**Saved data entries:**
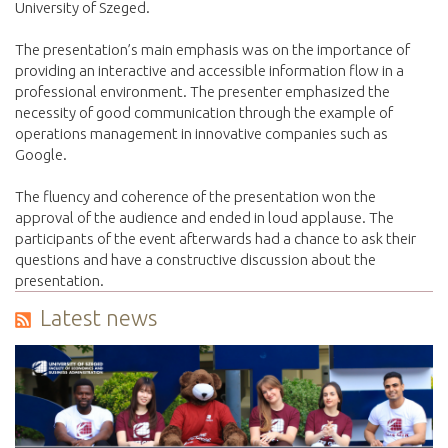
University of Szeged.
The presentation’s main emphasis was on the importance of
providing an interactive and accessible information flow in a
professional environment. The presenter emphasized the
necessity of good communication through the example of
operations management in innovative companies such as
Google.
The fluency and coherence of the presentation won the
approval of the audience and ended in loud applause. The
participants of the event afterwards had a chance to ask their
questions and have a constructive discu
ssion about the
presentation.
Latest news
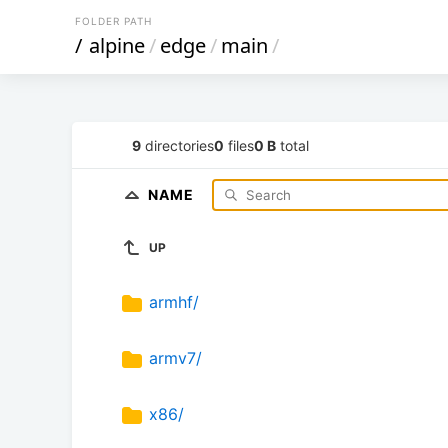
FOLDER PATH
/
alpine
/
edge
/
main
/
9
directories
0
files
0 B
total
NAME
UP
armhf/
armv7/
x86/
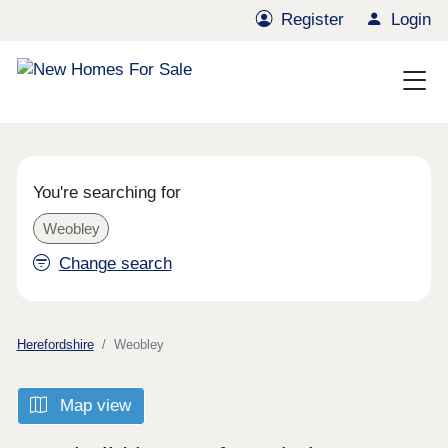
Register
Login
You're searching for
Weobley
Change search
Herefordshire
Weobley
Map view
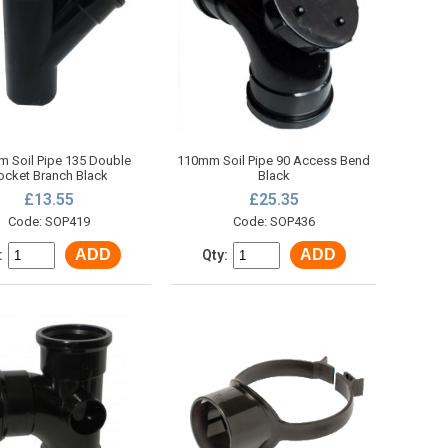
 Soil Pipe 135 Double
110mm Soil Pipe 90 Access Bend
ocket Branch Black
Black
£13.55
£25.35
Code: SOP419
Code: SOP436
ADD
ADD
:
Qty:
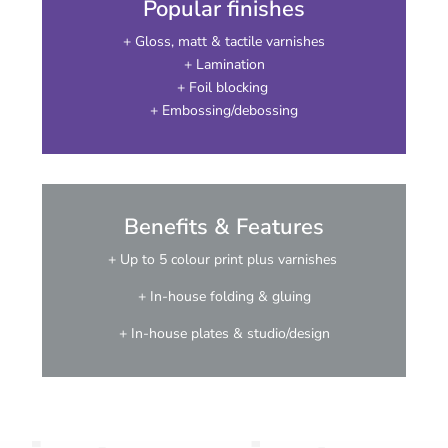
Popular finishes
+ Gloss, matt & tactile varnishes
+ Lamination
+ Foil blocking
+ Embossing/debossing
Benefits & Features
+ Up to 5 colour print plus varnishes
+ In-house folding & gluing
+ In-house plates & studio/design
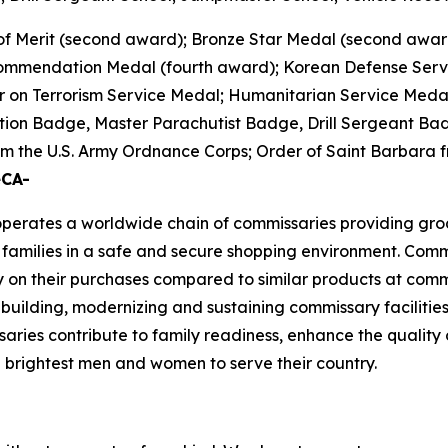
of Merit (second award); Bronze Star Medal (second awar
 Commendation Medal (fourth award); Korean Defense Ser
 on Terrorism Service Medal; Humanitarian Service Medal;
tion Badge, Master Parachutist Badge, Drill Sergeant Bad
 the U.S. Army Ordnance Corps; Order of Saint Barbara fr
eCA-
rates a worldwide chain of commissaries providing groceri
families in a safe and secure shopping environment. Commi
 on their purchases compared to similar products at comme
 building, modernizing and sustaining commissary facilities
aries contribute to family readiness, enhance the quality of
nd brightest men and women to serve their country.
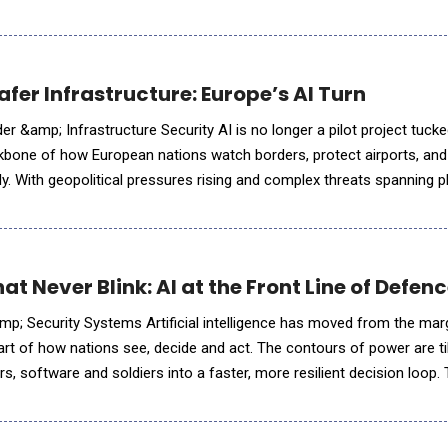
orts, the threat surface is expanding across air, sea and
fer Infrastructure: Europe’s AI Turn
r &amp; Infrastructure Security AI is no longer a pilot project tuck
ackbone of how European nations watch borders, protect airports, and 
ly. With geopolitical pressures rising and complex threats spanning p
quo;s security posture is being rewritten by so
 Never Blink: AI at the Front Line of Defen
al intelligence has moved from the margins of
art of how nations see, decide and act. The contours of power are ti
, software and soldiers into a faster, more resilient decision loop. 
pillars shaping the battl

**GOAL OF THE EXERCISE:** Make an exact copy of every entry above, minus the images.

**OUTPUT OF THE EXERCISE:**
University of Szeged.
The presentation’s main emphasis was on the importance of
providing an interactive and accessible information flow in a
professional environment. The presenter emphasized the
necessity of good communication through the example of
operations management in innovative companies such as
Google.
The fluency and coherence of the presentation won the
approval of the audience and ended in loud applause. The
participants of the event afterwards had a chance to ask their
questions and have a constructive discu
ssion about the
presentation.
Latest news
FOLDER PATH
/
alpine
/
edge
/
main
/
9
directories
0
files
0 B
total
NAME
UP
armhf/
armv7/
x86/
Register
Login
You're searching for
Weobley
Change search
Herefordshire
Weobley
Map view
 Soil Pipe 135 Double
110mm Soil Pipe 90 Access Bend
ocket Branch Black
Black
£13.55
£25.35
Code: SOP419
Code: SOP436
ADD
ADD
:
Qty:
Popular finishes
+ Gloss, matt & tactile varnishes
+ Lamination
+ Foil blocking
+ Embossing/debossing
Benefits & Features
+ Up to 5 colour print plus varnishes
+ In-house folding & gluing
+ In-house plates & studio/design
of Merit (second award); Bronze Star Medal (second awar
 Commendation Medal (fourth award); Korean Defense Ser
 on Terrorism Service Medal; Humanitarian Service Medal;
tion Badge, Master Parachutist Badge, Drill Sergeant Bad
 the U.S. Army Ordnance Corps; Order of Saint Barbara fr
eCA-
rates a worldwide chain of commissaries providing groceri
families in a safe and secure shopping environment. Commi
 on their purchases compared to similar products at comme
 building, modernizing and sustaining commissary facilities
aries contribute to family readiness, enhance the quality of
nd brightest men and women to serve their country.
orts, the threat surface is expanding across air, sea and
fer Infrastructure: Europe’s AI Turn
r &amp; Infrastructure Security AI is no longer a pilot project tuck
ackbone of how European nations watch borders, protect airports, and 
ly. With geopolitical pressures rising and complex threats spanning p
quo;s security posture is being rewritten by so
 Never Blink: AI at the Front Line of Defen
al intelligence has moved from the margins of
art of how nations see, decide and act. The contours of power are ti
, software and soldiers into a faster, more resilient decision loop. 
pillars shaping the battl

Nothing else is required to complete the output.